#### [Task statement]
Go through the data and copy every line in which "WELT" appears.

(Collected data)

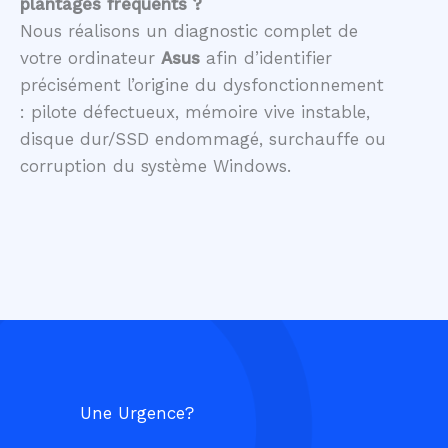
plantages fréquents ?
Nous réalisons un diagnostic complet de
votre ordinateur
Asus
afin d’identifier
précisément l’origine du dysfonctionnement
: pilote défectueux, mémoire vive instable,
disque dur/SSD endommagé, surchauffe ou
corruption du système Windows.
Une Urgence?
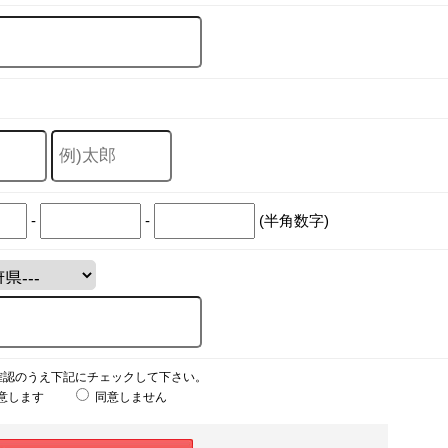
-
-
(半角数字)
確認のうえ下記にチェックして下さい。
意します
同意しません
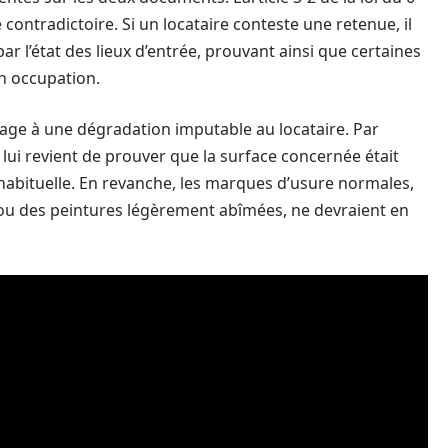
re contradictoire. Si un locataire conteste une retenue, il
ar l’état des lieux d’entrée, prouvant ainsi que certaines
n occupation.
frage à une dégradation imputable au locataire. Par
l lui revient de prouver que la surface concernée était
habituelle. En revanche, les marques d’usure normales,
u des peintures légèrement abîmées, ne devraient en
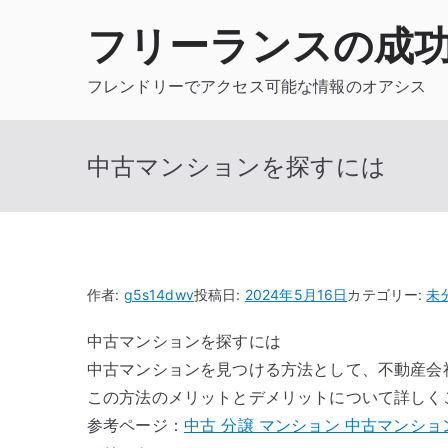
内
フリーランスの成
容
を
フレンドリーでアクセス可能な情報のオアシス
ス
キ
ッ
中古マンションを探すには
プ
作者:
g5s14dwv
投稿日:
2024年5月16日
カテゴリー:
未
中古マンションを探すには
中古マンションを見つける方法として、不動産会
この方法のメリットとデメリットについて詳しく
参考ページ：
中古 分譲 マンション 中古マンシ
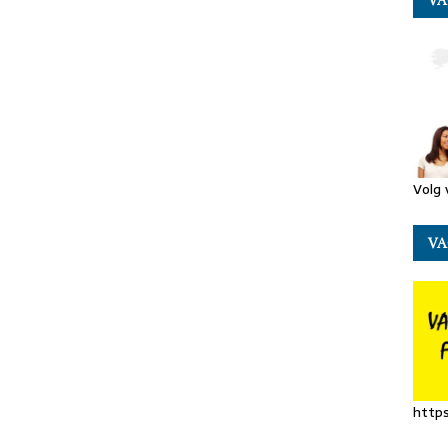
VA
Volg 
VA
https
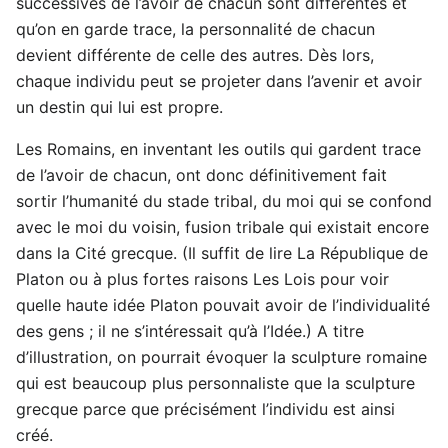
successives de l’avoir de chacun sont différentes et
qu’on en garde trace, la personnalité de chacun
devient différente de celle des autres. Dès lors,
chaque individu peut se projeter dans l’avenir et avoir
un destin qui lui est propre.
Les Romains, en inventant les outils qui gardent trace
de l’avoir de chacun, ont donc définitivement fait
sortir l’humanité du stade tribal, du moi qui se confond
avec le moi du voisin, fusion tribale qui existait encore
dans la Cité grecque. (Il suffit de lire La République de
Platon ou à plus fortes raisons Les Lois pour voir
quelle haute idée Platon pouvait avoir de l’individualité
des gens ; il ne s’intéressait qu’à l’Idée.) A titre
d’illustration, on pourrait évoquer la sculpture romaine
qui est beaucoup plus personnaliste que la sculpture
grecque parce que précisément l’individu est ainsi
créé.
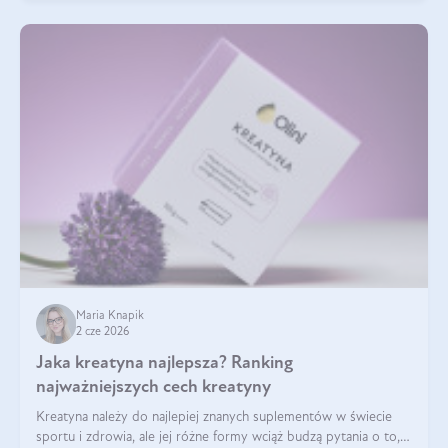
Maria Knapik
2 cze 2026
Jaka kreatyna najlepsza? Ranking
najważniejszych cech kreatyny
Kreatyna należy do najlepiej znanych suplementów w świecie
sportu i zdrowia, ale jej różne formy wciąż budzą pytania o to,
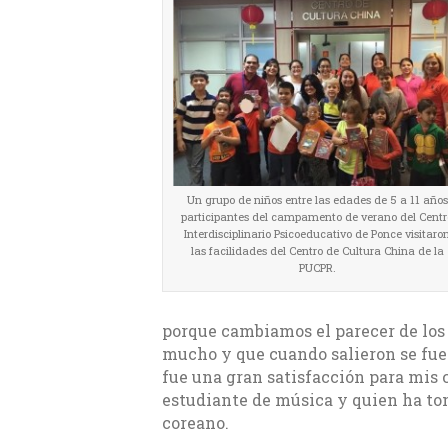
Un grupo de niños entre las edades de 5 a 11 años
participantes del campamento de verano del Centr
Interdisciplinario Psicoeducativo de Ponce visitaro
las facilidades del Centro de Cultura China de la
PUCPR.
porque cambiamos el parecer de los
mucho y que cuando salieron se fu
fue una gran satisfacción para mis
estudiante de música y quien ha t
coreano.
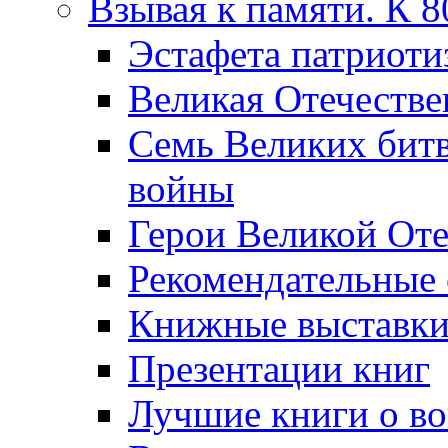
Взывая к памяти. К 
Эcтафета патриоти
Великая Отечестве
Семь Великих бит
войны
Герои Великой Оте
Рекомендательные
Книжные выставк
Презентации книг
Лучшие книги о в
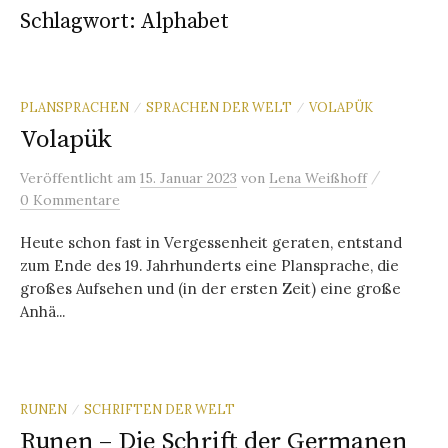
Schlagwort:
Alphabet
PLANSPRACHEN
SPRACHEN DER WELT
VOLAPÜK
/
/
Volapük
/
Veröffentlicht
am
15. Januar 2023
von
Lena Weißhoff
0 Kommentare
Heute schon fast in Vergessenheit geraten, entstand
zum Ende des 19. Jahrhunderts eine Plansprache, die
großes Aufsehen und (in der ersten Zeit) eine große
Anhä...
RUNEN
SCHRIFTEN DER WELT
/
Runen – Die Schrift der Germanen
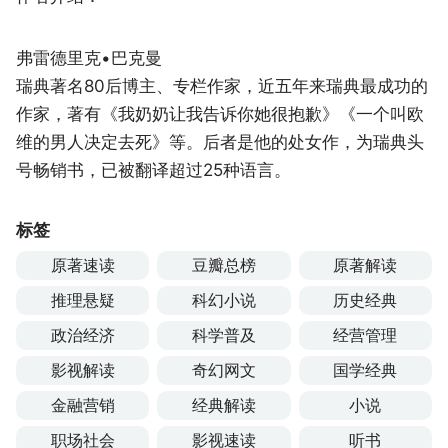
弗雷德里克•巴克曼
瑞典著名80后博主、专栏作家，近五年来瑞典最成功的
作家，著有《我奶奶让我告诉你她很抱歉》《一个叫欧
维的男人决定去死》等。后者是他的处女作，为瑞典头
号畅销书，已被翻译超过25种语言。
标签
原著速读
豆瓣总榜
原著解读
推理悬疑
科幻小说
历史经典
政治经济
科学普及
经营管理
影视解读
奇幻网文
国学经典
金融营销
经典解读
小说
职场社会
影视速读
听书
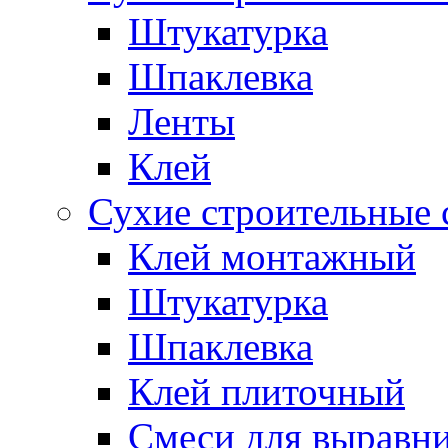
Штукатурка
Шпаклевка
Ленты
Клей
Сухие строительные 
Клей монтажный
Штукатурка
Шпаклевка
Клей плиточный
Смеси для выравни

#### [Response]
SPRACHEN DER WELT
SCHRIFTEN DER WELT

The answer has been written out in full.